0
votes

I have the below XML structure as input

<dataexport>
<header>
     <companyinfo>
     <companyid> 100 </companyid>
     <companyname>ABC Corp</companyname>
     </companyinfo>
</header>
<deptinfo>
     <electrical>
          <response>
               <deptid> 1 </deptid>
               <totalemp> 200 </totalemp>
               <totalunits> 20 </totalunits>
          </response>
     </electrical>
     <mechanical>
          <response>
               <deptid> 2 </deptid>
               <totalemp> 150 </totalemp>
               <totalunits> 40 </totalunits>
          </response>
     </mechanical>
     <chemical>
          <response>
               <deptid> 3 </deptid>
               <totalemp> 100 </totalemp>
               <totalunits> 20 </totalunits>
          </response>
     </chemical>

The output that i am expecting is

Company ID Company name Dept Dept ID Total emp
100 ABC Corp Electrical 1 200
100 ABC Corp Mechanical 2 150
100 ABC Corp Chemical 3 100

The design approach I went with was as below -

enter image description here

tXMLMap component has been configured like below -

enter image description here

With this approach, I was able to get only one output and am unable to combine results of deptinfo_electrical, deptinfo_mechanical and deptinfo_chemical into one dataflow to load to a snowflake table.
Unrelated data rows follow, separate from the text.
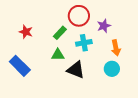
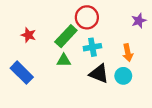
purple star: (104, 26) -> (139, 21), moved
green rectangle: (60, 33) -> (66, 36), size x1.5
black triangle: (76, 70) -> (99, 74), moved

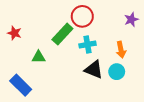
red star: (28, 35) -> (14, 33), moved
green triangle: (64, 60) -> (38, 57), moved
blue rectangle: (22, 73) -> (21, 85), moved

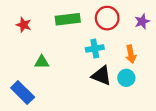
red circle: (82, 16) -> (107, 18), moved
red star: (14, 33) -> (24, 25), moved
green rectangle: (62, 34) -> (68, 19), moved, turned 40

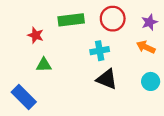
red star: (24, 25) -> (36, 35), moved
orange arrow: (131, 54) -> (146, 47), moved, turned 126
cyan circle: (126, 78) -> (151, 81), moved

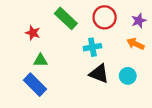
green rectangle: (71, 20) -> (66, 18), turned 50
cyan circle: (151, 81) -> (128, 76), moved
blue rectangle: (24, 97) -> (35, 85), moved

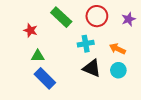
orange arrow: (135, 44) -> (117, 49), moved
blue rectangle: (35, 85) -> (45, 78), moved

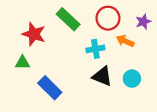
red star: (31, 30) -> (34, 34), size x1.5
orange arrow: (117, 49) -> (125, 41), moved
green triangle: (38, 56) -> (22, 63), moved

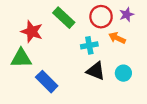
purple star: (143, 22) -> (127, 15), moved
green triangle: (22, 63) -> (21, 58), size x1.5

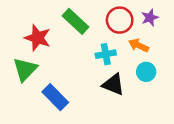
green triangle: (21, 58) -> (25, 69), turned -45
cyan circle: (123, 73) -> (146, 72), moved

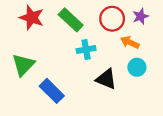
red star: (38, 38) -> (32, 18), moved
cyan cross: (106, 54) -> (86, 49), moved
Please advise what design approach can be used here.

1

1 Answers

0
votes

so using thia CTE with you data in it, in snowflake:

with data as (
    select parse_xml('<dataexport>
    <header>
         <companyinfo>
         <companyid> 100 </companyid>
         <companyname>ABC Corp</companyname>
         </companyinfo>
    </header>
    <deptinfo>
         <electrical>
              <response>
                   <deptid> 1 </deptid>
                   <totalemp> 200 </totalemp>
                   <totalunits> 20 </totalunits>
              </response>
         </electrical>
         <mechanical>
              <response>
                   <deptid> 2 </deptid>
                   <totalemp> 150 </totalemp>
                   <totalunits> 40 </totalunits>
              </response>
         </mechanical>
         <chemical>
              <response>
                   <deptid> 3 </deptid>
                   <totalemp> 100 </totalemp>
                   <totalunits> 20 </totalunits>
              </response>
         </chemical>
    </deptinfo>
    </dataexport>') as xml
)

this select gets you the values you want:

select xml
    ,xmlget(xmlget(xml,'header',0), 'companyinfo', 0) as comp
    ,get(xmlget(comp, 'companyid'),'$') as companyid
    ,get(xmlget(comp, 'companyname'), '$') as companyname
    ,get(d.value, '@') as depm
    ,xmlget(d.value, 'response') as r
    ,get(xmlget(r, 'deptid'),'$') as deptid
    ,get(xmlget(r, 'totalemp'), '$') as totalemp
    --,d.*
from data,
 LATERAL FLATTEN(GET(xmlget(xml,'deptinfo',0), '$')) d
         

so that is the form of the transformation you are wanting todo.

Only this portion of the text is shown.